On-board diagnostic communication OBD-II. on board diagnostics] as well as the OBD-I's main functions are communication (communication mediation) between the in-vehicle electronics control units and the personal computer (PC). Vehicle diagnostic communication interface allows communication with different vehicle control units, different protocols, different speeds. System failures, error codes and vehicle system parameters are detected (scanned) by the vehicle control units themselves and communicated via a diagnostic communication interface to a technical inspection operator working with the auto diagnostic equipment. Convenient display of information received from control units to a computer user.

The automotive diagnostic communication interface typically includes a housing that contains a mounting board that contains soldered electronic components along with signal input and output sockets. Because standard information transfer connections, such as USB, are connected to the motherboard as a point of reference, such connections are often a bottleneck for devices: improperly or excessively plugged into an output jack may damage the output jack connector or it. to break it altogether. Especially when the equipment is for commercial use and, accordingly, the connection of the connectors is much more frequent than when used for diagnostics of consumer electronics.

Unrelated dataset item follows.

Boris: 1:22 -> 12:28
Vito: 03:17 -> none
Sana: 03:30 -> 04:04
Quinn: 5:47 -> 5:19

The closest analogue is described in U.S. Pat. US8480433 B2. The on-board diagnostic interface has a standardized (SAE-J1962) connector on the vehicle's OBD II connector and a USB 2.0 type B port for communication with

AK. The SAE-J1962 connector that connects to the OBD-II connector is connected to the automotive diagnostic communication interface via a multiplexer printed circuit board. The USB-B connector is soldered to the processor printed circuit board. The multiplexer and the soak processor printed circuit boards are interconnected via two connectors (AMP5179009-1 and AMP5179029-1). The main disadvantage of using a USB connection is not mechanical resistance when trying to connect the USB cable in the wrong position or at the wrong angle. Consumer electronics practice shows that a USB 2.0 Type B connector is often damaged by incorrect cable connection: the connector is broken from the printed circuit board, or the printed circuit board is damaged, or the connector itself is mechanically damaged.

The present invention is directed to overcoming the above disadvantage.

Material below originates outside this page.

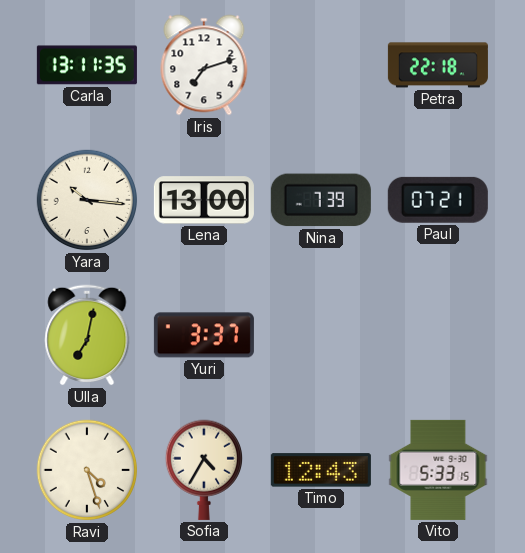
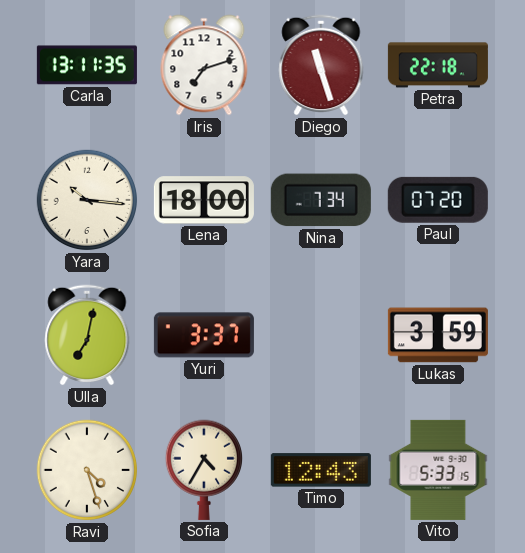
Diego: none -> 11:27
Lena: 13:00 -> 18:00
Nina: 7:39 -> 7:34
Paul: 07:21 -> 07:20
Lukas: none -> 3:59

Brief Description of the Invention

An automotive diagnostic communication interface comprising a housing for interconnecting parts, which contains integrated circuit boards that contain soldered electronic components together with signal input and output sockets. The signal output connectors include a USB connector plugged into the motherboard so that the USB connector housing rests on an additional support bracket and center support that protect the interface from mechanical damage by improperly or using excess power when inserting the plug into the output jack. The housing also includes peripheral supports and additional mounting plate supports. The mounting plates are interconnected with each other by means of inter-plate connections, through which electrical signals are transmitted, and a digital data storage slot is also located inside the device, in which all directions of movement of the storage medium are limited. the body parts of the device are made of light metal.

Brief description of the drawings

Other features and advantages of the invention are described in the detailed description of the invention with reference to the following drawings:

Fig. is a view of the body of the assembled device

Figure 2a. is a view of the first mounting plate inserted into the first part of the housing

Figure 2b is a view of the second mounting plate inserted into the second part of the housing

Figure 3a is a view of the first part of the housing

Figure 3b is a view of the second part of the housing

Figure 4a one example of a power supply bracket is provided

Figure 4b another example of a power supply bracket is shown in fig. is a representation of the interconnected circuit boards with a visible digital data carrier

Before referring to the detailed description of the invention, with reference to the drawings in which the invention is exemplified, it is to be understood that identical elements are designated by the same numerals throughout the drawings.

Detailed Description of the Invention

It should be understood that many specific details are set forth to provide a full and comprehensible description of an exemplary embodiment of the invention. However, it will be apparent to one skilled in the art that the level of detail of exemplary embodiments of the invention does not limit the scope of the invention, which may be practiced without such specific guidance. The well-known techniques, procedures, and ingredients have not been described in detail to avoid the confusion of exemplifying embodiments of the invention. Furthermore, this description is not to be construed as limiting the embodiments provided.

The device (1) according to the invention is an automotive diagnostic communication interface for connecting a vehicle communication connector OBD-II to a personal computer, a smartphone and the like.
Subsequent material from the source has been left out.